We caught the 5 AM train from Philadelphia and were at their NY
office, chatting and drinking Ambassador 25 Scotch with them at
seven-thirty Sunday morning. By ten, we had hammered out a deal
and signed contracts, prepared by their private secretary, who welcomed
us when we arrived. She also poured the drinks.
I recall, we met with Dick Buckley and John Jaeger in December of
59 and started at WDRC shortly after January 1st, 1960. Eddie and
I arrived in Hartford on a Sunday morning and rented the top floor
of a huge Victorian on East Blue Hill Avenue, several blocks from
the station. That night we met with Buck (Victor) Forker and Charlie
Parker at the station. We brought with us, the large sound effects
door through which our characters entered and left. The door was
confiscated from the SFX department of the defunct WSAN Drama Workshop,
in Allentown. Until that moment, although we had spoken with Buck
via telephone, we had never heard of Charlie Parker, who proved
to be an instantly likeable guy.
Sales Manager, a blatantly unfriendly man, whose name escapes me,
was also present and I sensed an instant dislike between him and
Eddie. Frankly, I wasn't too crazy about him either. Apparently,
whoever was on the air that night had taped their show, since they
sent us into the broadcast studio with a program log and copy book
and had us ad-lib a half hour, while they watched and listened from
the control room. One character we used that night was a Hartford
insurance agent, who was a threatening hoodlum trying to sell us
health insurance. Buck and Charlie Parker laughed a lot. The Sales
Manager stomped out before we finished. Eddie said he was probably
Bacon or Faye's brother-in-law. I figured he resented the changes
Buckley Jaeger brought to his comfortable world. In any event, we
didn't exchange a dozen words during our tenure at WDRC. The following morning at five we hit the air.

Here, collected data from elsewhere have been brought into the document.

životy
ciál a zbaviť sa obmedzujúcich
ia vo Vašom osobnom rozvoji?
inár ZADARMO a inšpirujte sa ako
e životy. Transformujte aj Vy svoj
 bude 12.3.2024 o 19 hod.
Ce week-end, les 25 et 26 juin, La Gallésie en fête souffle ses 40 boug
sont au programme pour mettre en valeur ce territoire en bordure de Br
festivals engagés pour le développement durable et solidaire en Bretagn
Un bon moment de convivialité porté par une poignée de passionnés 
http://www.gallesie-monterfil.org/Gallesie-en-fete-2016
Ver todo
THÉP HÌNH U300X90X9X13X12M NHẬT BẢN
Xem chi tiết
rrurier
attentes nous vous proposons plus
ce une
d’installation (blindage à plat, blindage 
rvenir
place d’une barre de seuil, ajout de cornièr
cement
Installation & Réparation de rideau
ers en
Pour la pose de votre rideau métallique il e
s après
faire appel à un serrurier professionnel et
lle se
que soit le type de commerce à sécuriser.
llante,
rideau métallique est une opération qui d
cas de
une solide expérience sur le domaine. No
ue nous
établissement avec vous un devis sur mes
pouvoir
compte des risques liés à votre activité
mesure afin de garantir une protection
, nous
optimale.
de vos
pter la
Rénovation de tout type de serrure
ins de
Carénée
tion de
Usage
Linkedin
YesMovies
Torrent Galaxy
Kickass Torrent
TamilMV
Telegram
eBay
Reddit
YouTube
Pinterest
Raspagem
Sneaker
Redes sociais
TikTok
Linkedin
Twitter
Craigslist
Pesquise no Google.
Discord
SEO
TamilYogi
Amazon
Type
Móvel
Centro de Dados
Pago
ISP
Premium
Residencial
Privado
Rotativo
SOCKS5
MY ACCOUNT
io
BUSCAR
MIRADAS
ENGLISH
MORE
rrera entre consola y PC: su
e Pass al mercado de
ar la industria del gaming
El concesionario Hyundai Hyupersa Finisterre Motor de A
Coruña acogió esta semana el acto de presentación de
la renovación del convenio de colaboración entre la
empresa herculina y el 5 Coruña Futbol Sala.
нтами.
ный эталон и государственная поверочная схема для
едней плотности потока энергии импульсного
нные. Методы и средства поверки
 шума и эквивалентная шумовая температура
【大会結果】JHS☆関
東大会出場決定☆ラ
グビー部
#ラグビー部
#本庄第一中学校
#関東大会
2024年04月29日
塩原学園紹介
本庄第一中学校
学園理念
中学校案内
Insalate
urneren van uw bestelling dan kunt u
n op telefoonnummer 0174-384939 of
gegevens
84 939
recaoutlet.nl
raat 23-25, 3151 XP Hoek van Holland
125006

At first, WDRC put Bob Bacon and
Dick Fay together for a two-man
morning team. Did you ever hear them, or even meet them, or were
you and Eddie hired as replacements with no knowledge of your predecessors?
John Jaeger had told us about the Bacon and Fay show, but we never
met them. As Buck Forker related in his letter to John Jaeger, he
simply believed we would be more suited for AM drive. Russ
Naughton was never mentioned.
During your time at DRC the whole shooting match was in Bloomfield
at the transmitter building. What was the facility like? Did your
show rely much on recorded drop-ins and what kind of equipment was
used? Had they installed cart machines or were they playing sound
effects back from records?
Bob Coe engineered our show every Monday and Dick McGuiness, a young
ex-Marine, engineered the rest of the week. Eddie made up a goofy
voice for Dick and we used him as a sustaining character. Several
times a week, we'd go through his lunch pail on the air and reveal
it's contents, usually peanut butter and jelly sandwiches.
Stein did most newscasts. Bud
Steele and George Freeman
shared time on the others. All three were terrific and truly big-league.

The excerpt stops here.